After an era in which creative attention had been largely focused on austere, performance and conceptual art that was remote and difficult to comprehend, a new generation of artists emerged who reflected this great optimistic surge: exuberant, liberated, excessive, materialistic. In the UK specifically, 1984 marks the year in which the Turner Prize was inaugurated, the event which has done more than any other to symbolise the British public’s growing fascination with and love for contemporary art.
The exhibition will feature works by Georg Baselitz, Joseph Beuys, Tony Cragg, Richard Deacon, Gilbert & George, Antony Gormley, Ilya Kabakov, Robert Mapplethorpe, Sigmar Polke, Robert Rauschenberg, David Salle, Emilio Vedova, Andy Warhol and a collaborative work by Jean-Michel Basquiat, Francesco Clemente and Andy Warhol.

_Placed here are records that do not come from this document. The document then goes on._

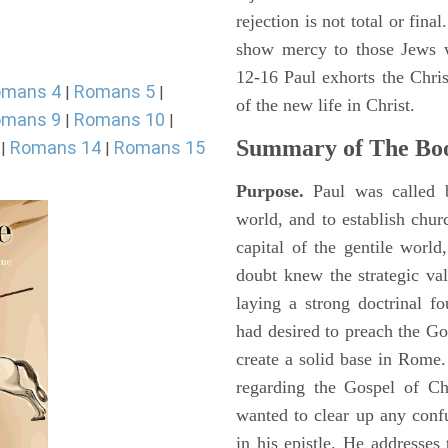
rejection is not total or fin
show mercy to those Jews 
12-16 Paul exhorts the Chris
omans 4
Romans 5
|
|
of the new life in Christ.
omans 9
Romans 10
|
|
Summary of The Bo
Romans 14
Romans 15
|
|
Purpose.
Paul was called b
world, and to establish chu
capital of the gentile worl
doubt knew the strategic va
laying a strong doctrinal fo
had desired to preach the Go
create a solid base in Rome
regarding the Gospel of Ch
wanted to clear up any confu
in his epistle. He addresses 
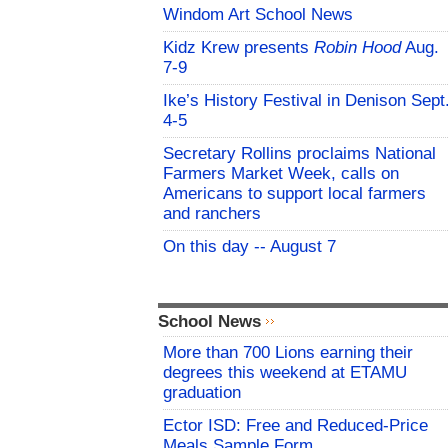
Windom Art School News
Kidz Krew presents
Robin Hood
Aug.
7-9
Ike’s History Festival in Denison Sept
4-5
Secretary Rollins proclaims National
Farmers Market Week, calls on
Americans to support local farmers
and ranchers
On this day -- August 7
School News
More than 700 Lions earning their
degrees this weekend at ETAMU
graduation
Ector ISD: Free and Reduced-Price
Meals Sample Form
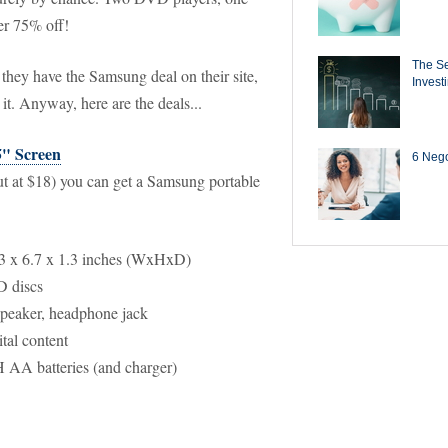
er 75% off!
The Se
they have the Samsung deal on their site,
Invest
 it. Anyway, here are the deals...
5" Screen
6 Negot
out at $18) you can get a Samsung portable
.3 x 6.7 x 1.3 inches (WxHxD)
D discs
peaker, headphone jack
al content
 AA batteries (and charger)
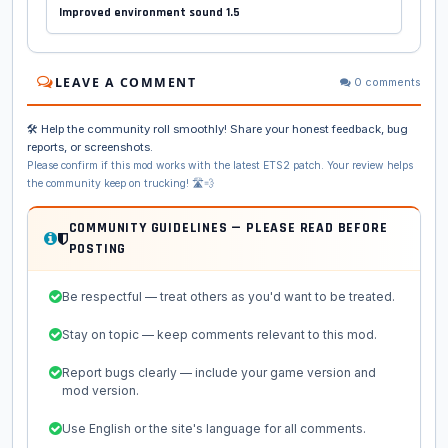
Improved environment sound 1.5
LEAVE A COMMENT
0 comments
🛠️ Help the community roll smoothly! Share your honest feedback, bug
reports, or screenshots.
Please confirm if this mod works with the latest ETS2 patch. Your review helps
the community keep on trucking! 🛣️💨
COMMUNITY GUIDELINES — PLEASE READ BEFORE
POSTING
Be respectful — treat others as you'd want to be treated.
Stay on topic — keep comments relevant to this mod.
Report bugs clearly — include your game version and
mod version.
Use English or the site's language for all comments.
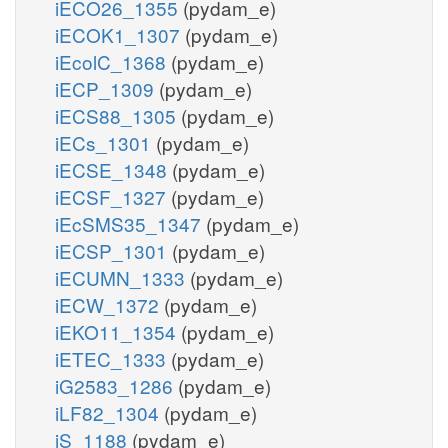
iECO26_1355
(pydam_e)
iECOK1_1307
(pydam_e)
iEcolC_1368
(pydam_e)
iECP_1309
(pydam_e)
iECS88_1305
(pydam_e)
iECs_1301
(pydam_e)
iECSE_1348
(pydam_e)
iECSF_1327
(pydam_e)
iEcSMS35_1347
(pydam_e)
iECSP_1301
(pydam_e)
iECUMN_1333
(pydam_e)
iECW_1372
(pydam_e)
iEKO11_1354
(pydam_e)
iETEC_1333
(pydam_e)
iG2583_1286
(pydam_e)
iLF82_1304
(pydam_e)
iS_1188
(pydam_e)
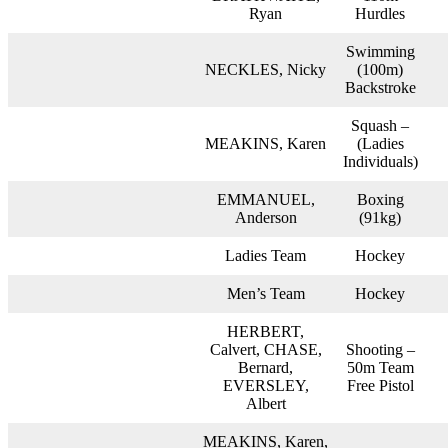
Ryan
Hurdles
Swimming
NECKLES, Nicky
(100m)
Backstroke
Squash –
MEAKINS, Karen
(Ladies
Individuals)
EMMANUEL,
Boxing
Anderson
(91kg)
Ladies Team
Hockey
Men’s Team
Hockey
HERBERT,
Calvert, CHASE,
Shooting –
Bernard,
50m Team
EVERSLEY,
Free Pistol
Albert
MEAKINS, Karen,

Early sculptures by Tony Cragg, Richard Deacon and Antony Gormley converse with the socially engaged work of Joseph Beuys and the neo-expressionism of Georg Baselitz. In all the works, figurative and metaphoric imagery often appear together with poetic or evocative titles. The larger-than-life anti-hero in Georg Baselitz’s Der Bote (The Herald) recalls the New Types and Heroes series, which dominated his work in the post-war context of the mid-1960's. Heralding a newly defined condition for painting towards the end of the 1970's, Baselitz’s range of exuberant brushstrokes created an intense mix of past, present, and future. In 1984, Joseph Beuys combined two previously distinct works to form Badewanne für eine Heldin (Bathtub for a Heroine). One of the pieces is made from an electric device on a copper cast mammoth tooth, the other consists of a bronze cast of a female torso merged with an element of industrial piping. The female figure stands like an image of victory or a fertility goddess, expressing spiritual power and strength. The combination of black, white and red is a definitive characteristic of Emilio Vedova's œuvre. In Rosso ‘84 (Red), this polarization is enhanced by a constant interplay of painterly gestures which enunciate the existential awareness of his critical stance. Although abstract, the artist remains at the core of the painting, the dimensions of which is always in accordance with his own body. In the mid-1980's, Antony Gormley became interested in working in a direct way with materials that would take immediate impressions of touch. Favouring lead for its moulding qualities, he uses his own body as the starting point to express universal human experience. For him, the body as the container or seat of consciousness becomes the means of articulating the unknowable and unseeable. In the iconic 30-part Gilbert & George work Three Ways, 1984 three East end lads stand in heroic poses in front of a back drop of silver leaf and winter berries. Nominated for the Turner prize selection in 1984, their unique way of art making was to make themselves into sculpture, so sacrificing their separate identities to art and turning the notion of creativity on its head.